Problem: Restate the following data in its entirety, word for word and without images.

Transcribed page contents:

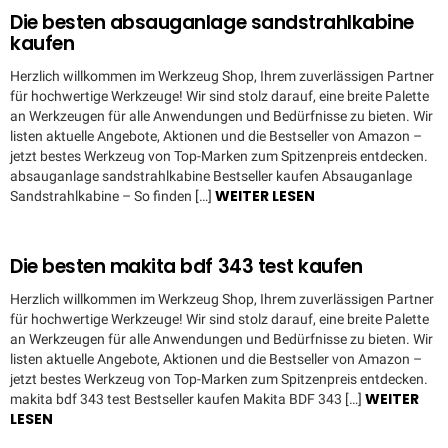
Die besten absauganlage sandstrahlkabine
kaufen
Herzlich willkommen im Werkzeug Shop, Ihrem zuverlässigen Partner
für hochwertige Werkzeuge! Wir sind stolz darauf, eine breite Palette
an Werkzeugen für alle Anwendungen und Bedürfnisse zu bieten. Wir
listen aktuelle Angebote, Aktionen und die Bestseller von Amazon –
jetzt bestes Werkzeug von Top-Marken zum Spitzenpreis entdecken.
absauganlage sandstrahlkabine Bestseller kaufen Absauganlage
WEITER LESEN
Sandstrahlkabine – So finden […]
Die besten makita bdf 343 test kaufen
Herzlich willkommen im Werkzeug Shop, Ihrem zuverlässigen Partner
für hochwertige Werkzeuge! Wir sind stolz darauf, eine breite Palette
an Werkzeugen für alle Anwendungen und Bedürfnisse zu bieten. Wir
listen aktuelle Angebote, Aktionen und die Bestseller von Amazon –
jetzt bestes Werkzeug von Top-Marken zum Spitzenpreis entdecken.
WEITER
makita bdf 343 test Bestseller kaufen Makita BDF 343 […]
LESEN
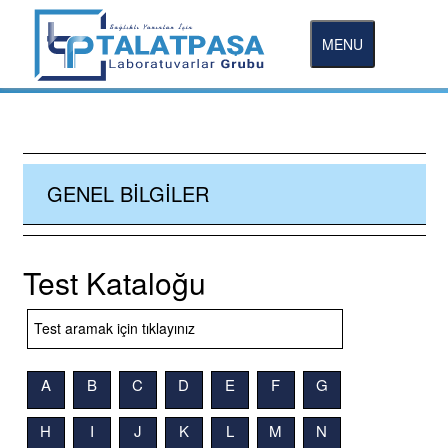
MENU
GENEL BILGILER
Test Kataloğu
A
B
C
D
E
F
G
H
I
J
K
L
M
N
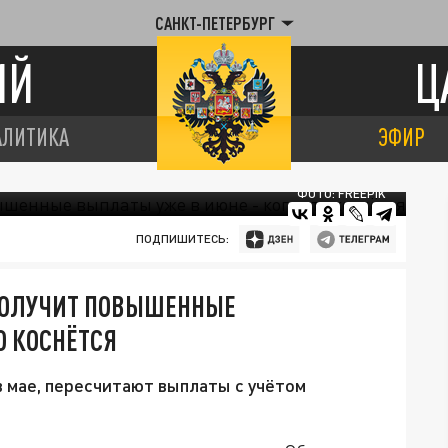
САНКТ-ПЕТЕРБУРГ
ИЙ
Ц
АЛИТИКА
ЭФИР
ФОТО: FREEPIK
ПОДПИШИТЕСЬ:
 ПОЛУЧИТ ПОВЫШЕННЫЕ
О КОСНЁТСЯ
 мае, пересчитают выплаты с учётом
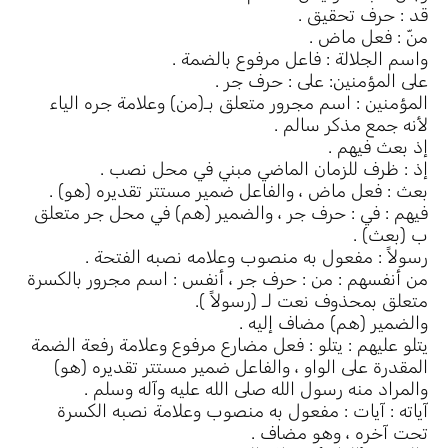
قد : حرف تحقيق .
منّ : فعل ماض .
واسم الجلالة : فاعل مرفوع بالضمة .
على المؤمنين: على : حرف جر .
المؤمنين : اسم مجرور متعلق بـ(من) وعلامة جره الياء
لأنه جمع مذكر سالم .
إذ بعث فيهم .
إذ : ظرف للزمان الماضي مبني في محل نصب .
بعث : فعل ماض ، والفاعل ضمير مستتر تقديره (هو) .
فيهم : في : حرف جر ، والضمير (هم) في محل جر متعلق
ب (بعث) .
رسولاً : مفعول به منصوب وعلامه نصبه الفتحة .
من أنفسهم : من : حرف جر ، أنفس : اسم مجرور بالكسرة
متعلق بمحذوف نعت لـ (رسولاً ).
والضمير (هم) مضاف إليه .
يتلو عليهم : يتلو : فعل مضارع مرفوع وعلامة رفعة الضمة
المقدرة على الواو ، والفاعل ضمير مستتر تقديره (هو)
والمراد منه رسول الله صلى الله عليه وآله وسلم .
آياته : آيات : مفعول به منصوب وعلامة نصبه الكسرة
تحت آخره ، وهو مضاف .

Written reply:
Die besten absauganlage sandstrahlkabine
kaufen
Herzlich willkommen im Werkzeug Shop, Ihrem zuverlässigen Partner
für hochwertige Werkzeuge! Wir sind stolz darauf, eine breite Palette
an Werkzeugen für alle Anwendungen und Bedürfnisse zu bieten. Wir
listen aktuelle Angebote, Aktionen und die Bestseller von Amazon –
jetzt bestes Werkzeug von Top-Marken zum Spitzenpreis entdecken.
absauganlage sandstrahlkabine Bestseller kaufen Absauganlage
WEITER LESEN
Sandstrahlkabine – So finden […]
Die besten makita bdf 343 test kaufen
Herzlich willkommen im Werkzeug Shop, Ihrem zuverlässigen Partner
für hochwertige Werkzeuge! Wir sind stolz darauf, eine breite Palette
an Werkzeugen für alle Anwendungen und Bedürfnisse zu bieten. Wir
listen aktuelle Angebote, Aktionen und die Bestseller von Amazon –
jetzt bestes Werkzeug von Top-Marken zum Spitzenpreis entdecken.
WEITER
makita bdf 343 test Bestseller kaufen Makita BDF 343 […]
LESEN
MENU
GENEL BILGILER
Test Kataloğu
A
B
C
D
E
F
G
H
I
J
K
L
M
N
САНКТ-ПЕТЕРБУРГ
ИЙ
Ц
АЛИТИКА
ЭФИР
ФОТО: FREEPIK
ПОДПИШИТЕСЬ:
 ПОЛУЧИТ ПОВЫШЕННЫЕ
О КОСНЁТСЯ
 мае, пересчитают выплаты с учётом
قد : حرف تحقيق .
منّ : فعل ماض .
واسم الجلالة : فاعل مرفوع بالضمة .
على المؤمنين: على : حرف جر .
المؤمنين : اسم مجرور متعلق بـ(من) وعلامة جره الياء
لأنه جمع مذكر سالم .
إذ بعث فيهم .
إذ : ظرف للزمان الماضي مبني في محل نصب .
بعث : فعل ماض ، والفاعل ضمير مستتر تقديره (هو) .
فيهم : في : حرف جر ، والضمير (هم) في محل جر متعلق
ب (بعث) .
رسولاً : مفعول به منصوب وعلامه نصبه الفتحة .
من أنفسهم : من : حرف جر ، أنفس : اسم مجرور بالكسرة
متعلق بمحذوف نعت لـ (رسولاً ).
والضمير (هم) مضاف إليه .
يتلو عليهم : يتلو : فعل مضارع مرفوع وعلامة رفعة الضمة
المقدرة على الواو ، والفاعل ضمير مستتر تقديره (هو)
والمراد منه رسول الله صلى الله عليه وآله وسلم .
آياته : آيات : مفعول به منصوب وعلامة نصبه الكسرة
تحت آخره ، وهو مضاف .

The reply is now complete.